Issue des Matford d'avant-guerre, la Ford F472 est en 1946 la seule voiture française de série dotée d'un 8 cylindres. Un châssis est disponible pour les carrossiers. Plusieurs artisans proposent des versions breaks de chasse. Une d'entre elles figure au catalogue de Ford. Plus rare que les Simca 8 et Peugeot 202, on croise plus facilement ces breaks Ford dans les beaux quartiers qu'à la foire du village.

Ford F472

Rosengart propose à partir du Salon de Paris 1949 une version bois du break Vivor. Aucune suite ne sera donnée en production.

Rosengart Vivor

Après 1950, c'en est bien fini ! L'acier a inexorablement remplacé le bois sur tous les breaks français.

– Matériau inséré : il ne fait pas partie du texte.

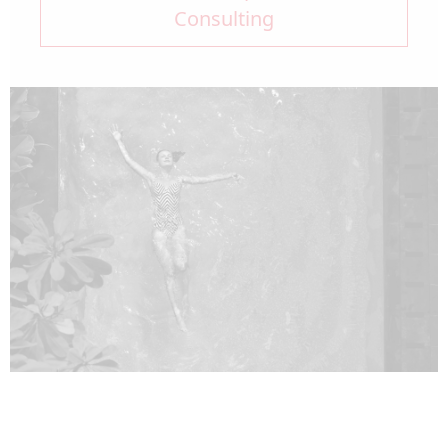
Consulting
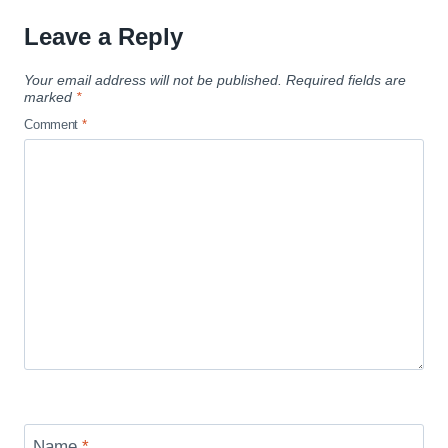
Leave a Reply
Your email address will not be published.
Required fields are
marked
*
Comment
*
Name
*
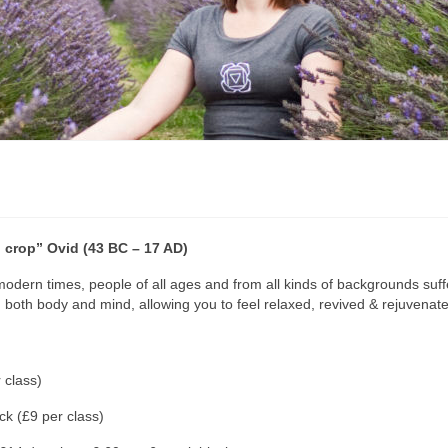
ul crop” Ovid (43 BC – 17 AD)
 modern times, people of all ages and from all kinds of backgrounds suffe
th body and mind, allowing you to feel relaxed, revived & rejuvenate
 class)
k (£9 per class)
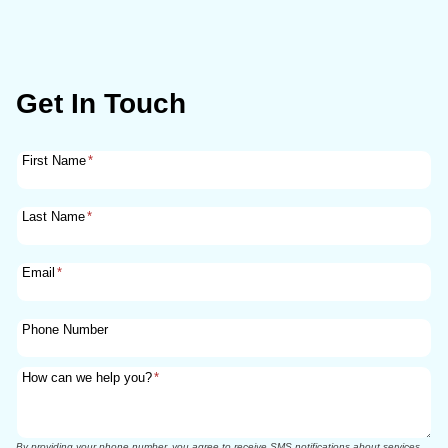
Get In Touch
First Name
*
Last Name
*
Email
*
Phone Number
How can we help you?
*
By providing your phone number, you agree to receive SMS notifications about services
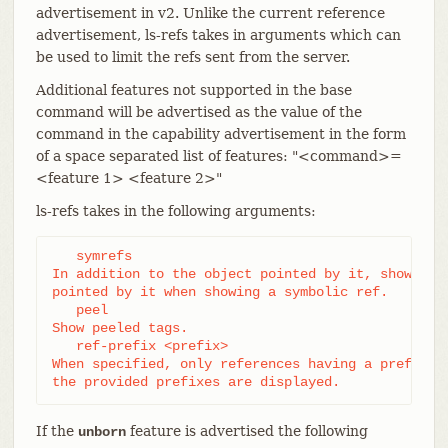
advertisement in v2. Unlike the current reference
advertisement, ls-refs takes in arguments which can
be used to limit the refs sent from the server.
Additional features not supported in the base
command will be advertised as the value of the
command in the capability advertisement in the form
of a space separated list of features: "<command>=
<feature 1> <feature 2>"
ls-refs takes in the following arguments:
   symrefs

In addition to the object pointed by it, show the 
pointed by it when showing a symbolic ref.

   peel

Show peeled tags.

   ref-prefix <prefix>

When specified, only references having a prefix ma
the provided prefixes are displayed.
If the
feature is advertised the following
unborn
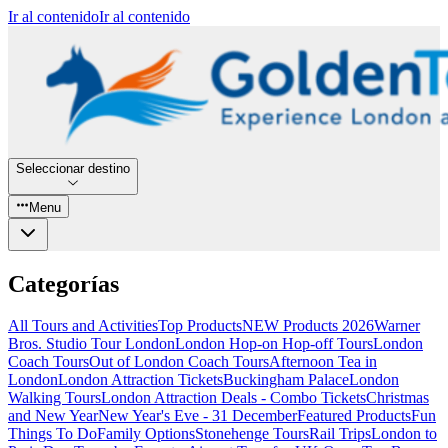
Ir al contenido
Ir al contenido
Seleccionar destino
Menu
Categorías
All Tours and Activities
Top Products
NEW Products 2026
Warner
Bros. Studio Tour London
London Hop-on Hop-off Tours
London
Coach Tours
Out of London Coach Tours
Afternoon Tea in
London
London Attraction Tickets
Buckingham Palace
London
Walking Tours
London Attraction Deals - Combo Tickets
Christmas
and New Year
New Year's Eve - 31 December
Featured Products
Fun
Things To Do
Family Options
Stonehenge Tours
Rail Trips
London to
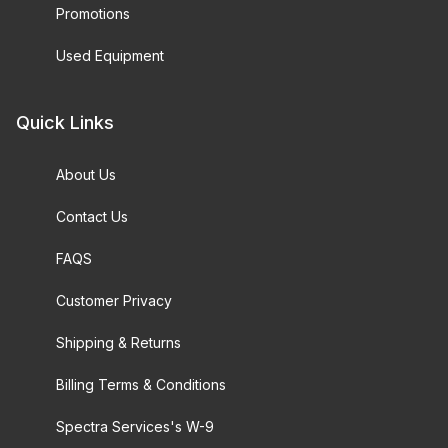
Promotions
Used Equipment
Quick Links
About Us
Contact Us
FAQS
Customer Privacy
Shipping & Returns
Billing Terms & Conditions
Spectra Services's W-9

La grande industrie a supplanté le savoir-faire artisanal. Le terme de " break de chasse " fait une réapparition furtive à partir de 1953, quand Panhard présente son luxueux break sur base Dyna. L'illustration ci-dessous, signée Alexis Kow, justifie sans ambiguïté cette appellation " break de chasse ". 

Panhard Dyna

Dans les années 50, les routes françaises sont peuplées de breaks Renault Juvaquatre, Ford Abeille ou Peugeot 203 sans charme particulier. La fonction prime sur l'émotion, et la notion d'élégance est sacrifiée. En 1960, Simca parvient à nous faire rêver un peu, avec un retour à une certaine élégance grâce à la Ranch sur base Aronde. Aujourd'hui, le thème du break bois semble bien oublié. Seul Chevrolet dans une démarche bien isolée ose un clin d'oeil en 2010 à ce passé révolu avec la Spark Woody Concept, aux origines ... coréennes.